### ASSIGNED TASK
Copy exactly the lines of the data below, beginning with the line with "компонентов. Они разработаны как часть" and ending with the line with "Im Education". Pictures are to be omitted.

### DATA EXTRACT
::::::::
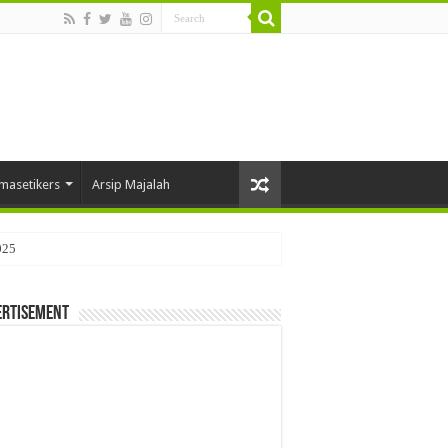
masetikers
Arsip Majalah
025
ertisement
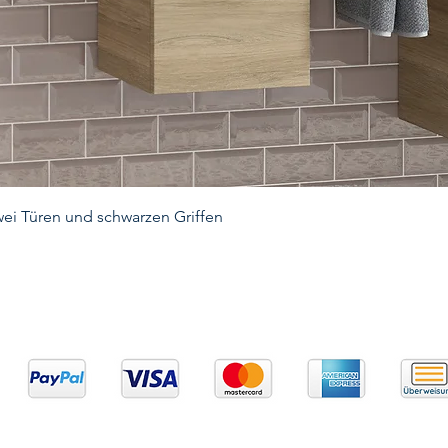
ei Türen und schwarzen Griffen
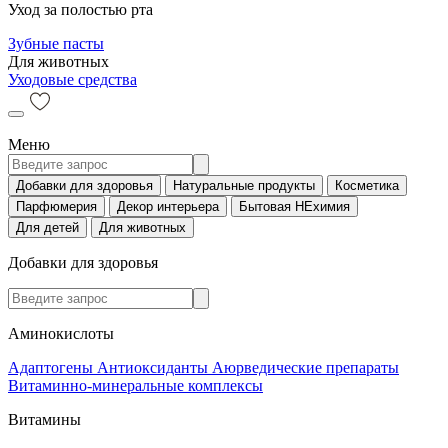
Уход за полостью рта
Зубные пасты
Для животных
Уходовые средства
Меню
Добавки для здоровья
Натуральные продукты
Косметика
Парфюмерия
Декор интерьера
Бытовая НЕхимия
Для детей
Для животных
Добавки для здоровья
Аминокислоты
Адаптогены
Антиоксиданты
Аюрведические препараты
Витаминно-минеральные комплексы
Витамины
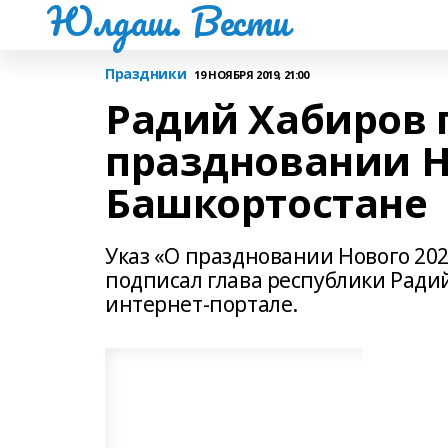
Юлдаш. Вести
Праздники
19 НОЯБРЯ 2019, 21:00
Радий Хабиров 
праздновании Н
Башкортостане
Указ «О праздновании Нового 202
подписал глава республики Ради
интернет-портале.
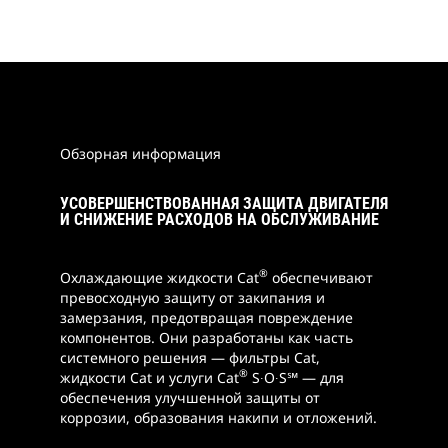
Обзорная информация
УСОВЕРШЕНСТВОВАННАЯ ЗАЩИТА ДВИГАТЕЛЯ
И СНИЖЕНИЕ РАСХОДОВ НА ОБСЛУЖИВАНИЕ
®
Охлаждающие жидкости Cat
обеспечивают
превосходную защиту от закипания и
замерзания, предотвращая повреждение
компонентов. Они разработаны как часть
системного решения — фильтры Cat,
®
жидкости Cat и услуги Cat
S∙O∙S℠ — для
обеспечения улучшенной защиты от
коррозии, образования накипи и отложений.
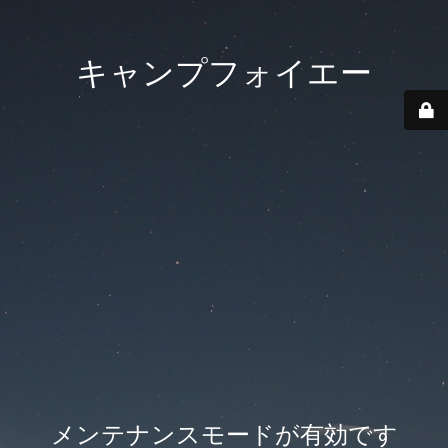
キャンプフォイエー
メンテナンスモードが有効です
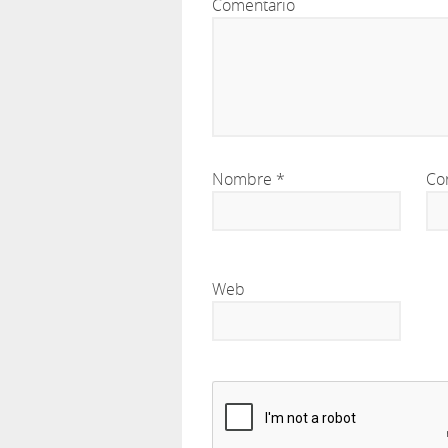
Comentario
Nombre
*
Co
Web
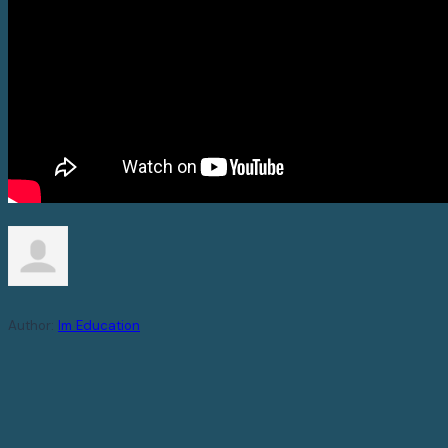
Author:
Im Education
::::::::
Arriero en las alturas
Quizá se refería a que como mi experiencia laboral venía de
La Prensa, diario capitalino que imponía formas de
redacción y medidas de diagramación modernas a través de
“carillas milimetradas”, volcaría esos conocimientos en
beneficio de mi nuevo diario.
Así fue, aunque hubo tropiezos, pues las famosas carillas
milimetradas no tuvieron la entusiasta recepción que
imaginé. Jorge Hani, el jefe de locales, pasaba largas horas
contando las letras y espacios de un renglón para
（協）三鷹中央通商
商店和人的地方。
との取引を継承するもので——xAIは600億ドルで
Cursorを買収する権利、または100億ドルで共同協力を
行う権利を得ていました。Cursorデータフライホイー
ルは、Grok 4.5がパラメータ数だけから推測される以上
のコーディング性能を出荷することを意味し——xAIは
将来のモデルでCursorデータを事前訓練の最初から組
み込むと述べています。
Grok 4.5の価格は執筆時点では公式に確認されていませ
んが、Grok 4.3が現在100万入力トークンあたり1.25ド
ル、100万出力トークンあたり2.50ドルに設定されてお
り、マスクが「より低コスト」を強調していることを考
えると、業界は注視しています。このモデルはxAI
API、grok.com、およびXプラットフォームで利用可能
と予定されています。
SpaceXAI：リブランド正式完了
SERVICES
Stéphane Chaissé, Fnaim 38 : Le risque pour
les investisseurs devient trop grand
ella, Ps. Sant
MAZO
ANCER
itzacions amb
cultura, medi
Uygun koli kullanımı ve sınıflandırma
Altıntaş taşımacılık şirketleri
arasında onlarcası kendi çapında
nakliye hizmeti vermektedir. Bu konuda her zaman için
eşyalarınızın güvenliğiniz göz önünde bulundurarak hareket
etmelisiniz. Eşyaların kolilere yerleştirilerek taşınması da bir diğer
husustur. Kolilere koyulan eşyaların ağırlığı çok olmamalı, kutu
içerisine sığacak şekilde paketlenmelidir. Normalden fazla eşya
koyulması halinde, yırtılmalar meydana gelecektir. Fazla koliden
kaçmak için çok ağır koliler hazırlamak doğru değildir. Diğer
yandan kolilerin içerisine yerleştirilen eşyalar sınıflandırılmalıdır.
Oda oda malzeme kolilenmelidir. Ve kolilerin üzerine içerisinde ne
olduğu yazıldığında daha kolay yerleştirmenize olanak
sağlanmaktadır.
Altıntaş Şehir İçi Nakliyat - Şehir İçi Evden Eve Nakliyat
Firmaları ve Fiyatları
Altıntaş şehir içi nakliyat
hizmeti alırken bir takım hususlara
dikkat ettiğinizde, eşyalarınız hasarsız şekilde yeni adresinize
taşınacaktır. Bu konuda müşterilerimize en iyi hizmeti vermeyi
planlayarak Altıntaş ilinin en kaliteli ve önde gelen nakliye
::::::::
### REPLY TO THE TASK
компонентов. Они разработаны как часть
системного решения — фильтры Cat,
®
жидкости Cat и услуги Cat
S∙O∙S℠ — для
обеспечения улучшенной защиты от
коррозии, образования накипи и отложений.
キャンプフォイエー
メンテナンスモードが有効です
Comentario
Nombre
*
Co
Web
Author:
Im Education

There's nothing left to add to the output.